The REAL news in the Fed/Treasury moves to shore up deposits in the banks that failed last week is not the Fed/Treasury moves. The REAL news is that no other bank stepped in to take them over. Think about it...
Also news is that the cost of saving them will be spread out amongst all other FDIC insured banks for all amounts over $250.000. That's not going to be chump change, as total deposits for Silicon Valley and Signature come to approx. $300 billion and FDIC's Insurance Fund balance in the end of 2022 came to $128 billion. Sure, the failed banks' assets will be liquidated to pay out depositors but given the state of the tech and crypto industries... don't expect anything near 100 cents on the dollar for the loans.
Update: First Republic Bank stick is plunging 60% today. With $210 billion in assets, it #14 in size in the US. The dominos refuse to stop falling despite Mr. Biden’s pledge to do whatever is needed.
If BTFP existed before these bank failures, would they have failed anyway? Thoughts? Thanks.
ReplyDeleteBy H. Well, BTFP exists today but it’s not stopping massive stock price plunges from happening. For example, Republic -60%. The Treasury cannot backstop everything…
ReplyDeleteJoseph Wang has an explanation for the Republic situation -
DeleteOne reason why First Republic bank looks like its imploding could be because it actually can't benefit from the Fed's new bailout facility.
"You need Treasuries and Agency MBS to tap the facility, and they barely own any."
https://twitter.com/FedGuy12/status/1635263272705470467
Thank you Anon. As structured, BTFP as most all other Fed/Treasury schemes are designed to help with banks' cash flow/liquidity issues. For example, they can borrow against Treasury/MBS collateral at face value instead of market value, which has come down very significantly as interest rates spiked up.
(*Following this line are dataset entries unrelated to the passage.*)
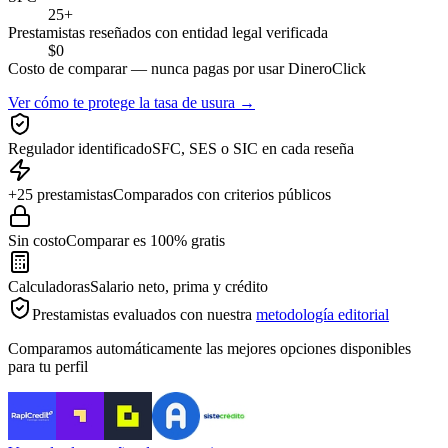
25+
Prestamistas reseñados con entidad legal verificada
$0
Costo de comparar — nunca pagas por usar DineroClick
Ver cómo te protege la tasa de usura →
Regulador identificado
SFC, SES o SIC en cada reseña
+25 prestamistas
Comparados con criterios públicos
Sin costo
Comparar es 100% gratis
Calculadoras
Salario neto, prima y crédito
Prestamistas evaluados con nuestra
metodología editorial
Comparamos automáticamente las mejores opciones disponibles
para tu perfil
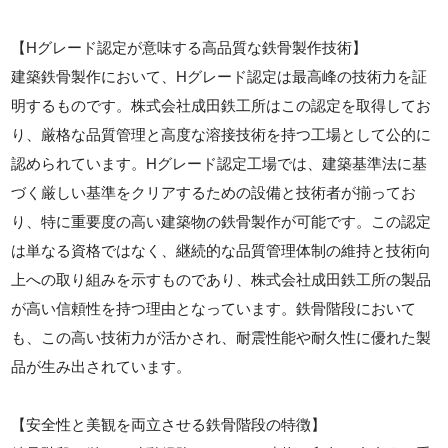
【Hグレード認定が意味する高品質な鉄骨製作技術】
建築鉄骨製作において、Hグレード認定は最高峰の技術力を証
明するものです。株式会社成田鉄工所はこの認定を取得してお
り、厳格な品質管理と高度な溶接技術を持つ工場として公的に
認められています。Hグレード認定工場では、建築基準法に基
づく厳しい基準をクリアするための設備と技術者が揃ってお
り、特に重要度の高い建築物の鉄骨製作が可能です。この認定
は単なる資格ではなく、継続的な品質管理体制の維持と技術向
上への取り組みを示すものであり、株式会社成田鉄工所の製品
が高い信頼性を持つ理由となっています。鉄骨階段において
も、この高い技術力が活かされ、耐震性能や耐久性に優れた製
品が生み出されています。
【安全性と美観を両立させる鉄骨階段の特徴】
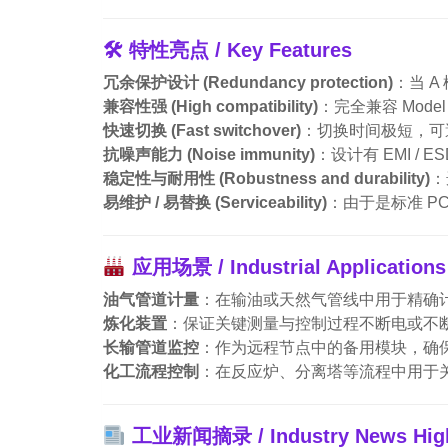
🛠 特性亮点 / Key Features
冗余保护设计 (Redundancy protection)
：当 
兼容性强 (High compatibility)
：完全兼容 Mode
快速切换 (Fast switchover)
：切换时间极短，可
抗噪声能力 (Noise immunity)
：设计有 EMI 
稳定性与耐用性 (Robustness and durability)
：
易维护 / 易替换 (Serviceability)
：由于是标准 P
应用场景 / Industrial Applications
油气管道计量
：在输油或天然气管线中用于精确
炼化装置
：保证关键测量与控制过程不断电或不
长输管道监控
：作为远程节点中的备用模块，确
化工流程控制
：在反应炉、分离塔等流程中用于
工业新闻摘录 / Industry News High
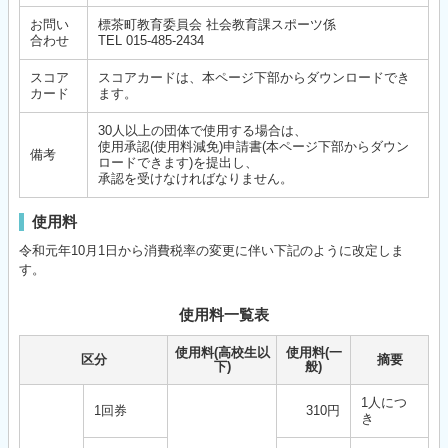
お問い
標茶町教育委員会 社会教育課スポーツ係
合わせ
TEL 015-485-2434
スコア
スコアカードは、本ページ下部からダウンロードでき
カード
ます。
30人以上の団体で使用する場合は、
使用承認(使用料減免)申請書(本ページ下部からダウン
備考
ロードできます)を提出し、
承認を受けなければなりません。
使用料
令和元年10月1日から消費税率の変更に伴い下記のように改定しま
す。
使用料一覧表
使用料(高校生以
使用料(一
区分
摘要
下)
般)
1人につ
1回券
310円
き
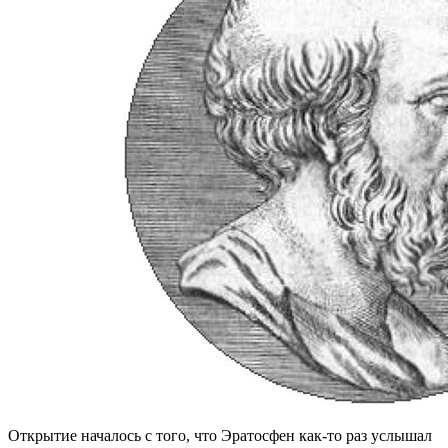
Открытие началось с того, что Эратосфен как-то раз услышал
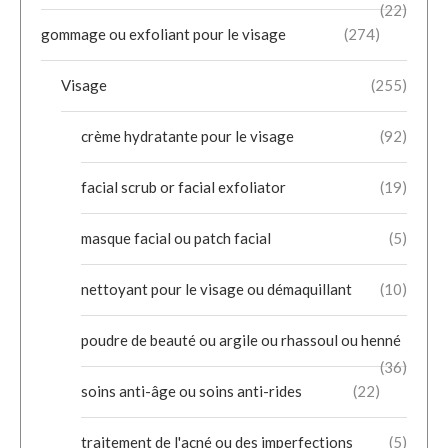
(22)
gommage ou exfoliant pour le visage
(274)
Visage
(255)
crème hydratante pour le visage
(92)
facial scrub or facial exfoliator
(19)
masque facial ou patch facial
(5)
nettoyant pour le visage ou démaquillant
(10)
poudre de beauté ou argile ou rhassoul ou henné
(36)
soins anti-âge ou soins anti-rides
(22)
traitement de l'acné ou des imperfections
(5)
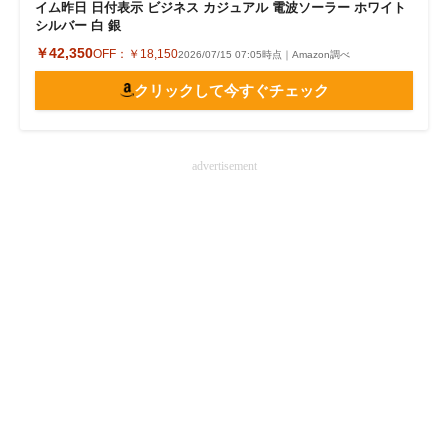
イム昨日 日付表示 ビジネス カジュアル 電波ソーラー ホワイト
シルバー 白 銀
￥42,350
OFF：
￥18,150
2026/07/15 07:05時点｜Amazon調べ
クリックして今すぐチェック
advertisement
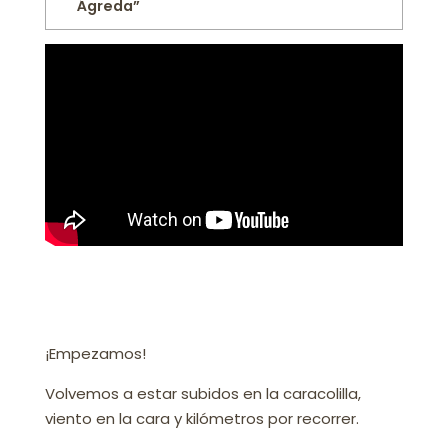
Ágreda”
¡Empezamos!
Volvemos a estar subidos en la caracolilla,
viento en la cara y kilómetros por recorrer.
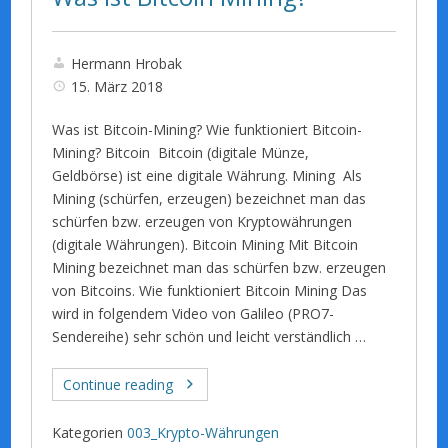
Hermann Hrobak
15. März 2018
Was ist Bitcoin-Mining? Wie funktioniert Bitcoin-
Mining? Bitcoin Bitcoin (digitale Münze,
Geldbörse) ist eine digitale Währung. Mining Als
Mining (schürfen, erzeugen) bezeichnet man das
schürfen bzw. erzeugen von Kryptowährungen
(digitale Währungen). Bitcoin Mining Mit Bitcoin
Mining bezeichnet man das schürfen bzw. erzeugen
von Bitcoins. Wie funktioniert Bitcoin Mining Das
wird in folgendem Video von Galileo (PRO7-
Sendereihe) sehr schön und leicht verständlich …
Continue reading
Kategorien
003_Krypto-Währungen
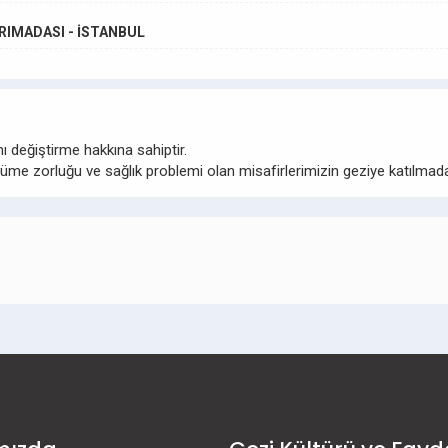
ARIMADASI - İSTANBUL
 değiştirme hakkına sahiptir.
ürüme zorluğu ve sağlık problemi olan misafirlerimizin geziye katılm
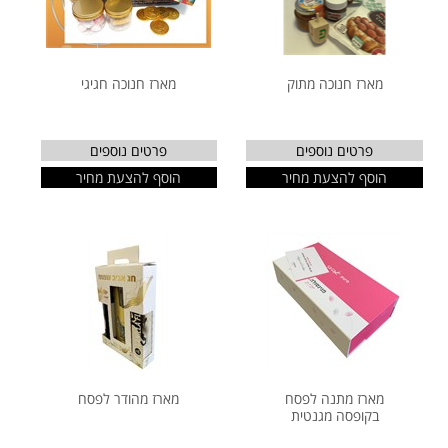
מארז חנוכה מתוק
מארז חנוכה חגיגי
פרטים נוספים
פרטים נוספים
הוסף להצעת מחיר
הוסף להצעת מחיר
מארז מתנה לפסח
מארז מהודר לפסח
בקופסה מגנטית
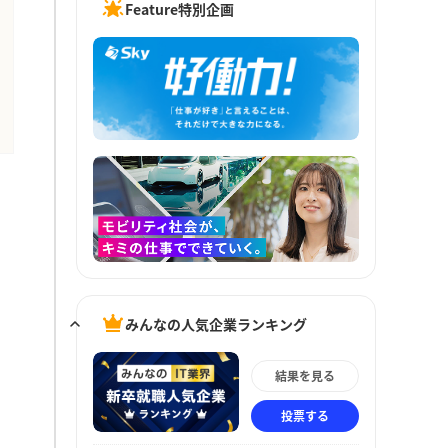
Feature特別企画
みんなの人気企業ランキング
結果を見る
投票する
DeleteBut the Fed/Treasury can do nothing about bad loans, and I think that's where the real problems are, particularly in the tech sector.
A bit more.. unlike in 2006-10 Great Debt Crisis when the problem was real estate and consumer debt, plus their associated derivatives, today's problem is corporate debt. It stands at 50% of GDP, the highest level in history (excluding the pandemic data skew). Banks exposed to such loans/securities are already being impacted as spiking interest rates make loan servicing a challenge - almost all loans are variable rate.